Yes, you should not use the % operator or string.format() for building SQL 
queries.

webpy is importing the modules psycopg2 for postgres and MySQLdb for mysql as
database drivers, and is using escaping methods provided by them. These seem to
be solid modules. It depends on your level of paranoia if you trust them, but I
for sure do :)






Am 10.08.2013 16:29, schrieb Steven Brown:
> Oh.....so, that's why they say to always always always use the execute
> function's variable substitution, and not Python's?  I thought that there were
> ways around escaping schemes.
> 
> On 08/09/2013 05:37 PM, Dragan Espenschied wrote:
>> If you use webpy's built-in database functions, all incoming variables will 
>> be
>> escaped before writing them into the database. Check the cookbook. So if a 
>> user
>> thinks their name is DROP TABLE, or even ''DROP TABLE or whatever, webpy will
>> apply the correct escaping.
>>
>> Putting base64 encoded strings into a database makes no sense, because you 
>> can't
>> use most of the db's functions on the actual user input then.
>>
>> Am 08.08.2013 17:49, schrieb Steven Brown:
>>> web.py has a mechanism to prevent cross-site scripting attacks, and for my
>>> application doesn't have arbitrary executables as a thing. So that leaves 
>>> SQL
>>> injection to guard against.  My question is, how should one go about this?  
>>> I am
>>> thinking do validation on any non-general text web form fields, both in the 
>>> form
>>> object and in the python code itself.  For any unrestricted text fields, 
>>> like
>>> passwords or comments, that can't really be validated, can't I just base-64
>>> encode it in the python code, and store only the base-64 encoding in the db?

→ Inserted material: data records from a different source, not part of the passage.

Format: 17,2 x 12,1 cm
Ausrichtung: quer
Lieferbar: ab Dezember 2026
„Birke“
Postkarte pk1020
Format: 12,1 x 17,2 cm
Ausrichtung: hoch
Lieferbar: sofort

>>> This will increase my space requirements, but it seems pretty bulletproof 
>>> to me,
>>> so I think I'm ok with that. Actually, I'd hash the passwords in the python
>>> code, so I shouldn't need to worry about password fields.  The only way it 
>>> might
>>> be a problem is if someone figured out a password whose hash value was an
>>> attack.  That seems unlikely.
>>>
>>> Also, are there any other major attack vectors I should guard against?